Sia Po's T-shirt row, gold thief hits the casino, ghostly tales
Saturday 19th December 2020
A net idol and gambler has found himself an unwitting accomplice after a disgraced senior policeman accused a well-known rescue worker of helping himself to public funds.
Net idol and former boxer Apirak "Sia Po" Anon, a colourful character who is facing charges of attempting to kill in relation to a shooting outside a city massage parlour in late October, found himself ensnared in another legal dispute last week after his attempt to make merit by donating funds to a public cause went awry.
Sia Po had offered to donate money to a royal fund-raising project at Siriraj Hospital after he was contacted by Bin Binluerit, an actor and well-known volunteer rescue worker asking if he would like to help.
In return for his cash, the hospital, which is raising funds for a building in honour of King Rama IX, would issue pink T-shirts with the royal insignia for Thais to wear.
The hospital has been offering the T-shirts to Thais who donate 100 baht towards the Navamindrapobith 84th Birthday Anniversary building being built to mark King Rama IX's 84th birthday. Acting as an intermediary, Bin contacted Sia Po after the gambler, who like Bin is a royalist and enjoys doing good deeds, earlier told him he had a large lump of funds to put to a good cause.
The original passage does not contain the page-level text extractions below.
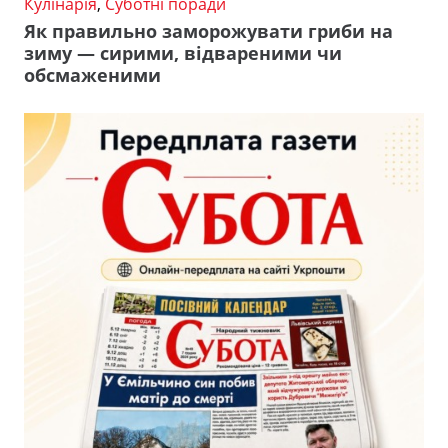
Кулінарія
,
Суботні поради
Як правильно заморожувати гриби на
зиму — сирими, відвареними чи
обсмаженими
Sia Po last year donated 1 million baht in personal funds to a flood relief campaign in Ubon Ratchathani run by Bin, who was on the ground helping flood victims. He followed that up later with a donation of 100 million baht raised from casinos across the border. The two also met in early November, joining royalist crowds to greet His Majesty the King.
Bin said Sia Po had told him he was willing to donate 20 million baht to help Thais wanting to turn out to see His Majesty. Bin recalled these words when, in mid-November, he was contacted by businessman Nirun Sukpreedee who has been working with Siriraj Hospital as it raises funds for the building.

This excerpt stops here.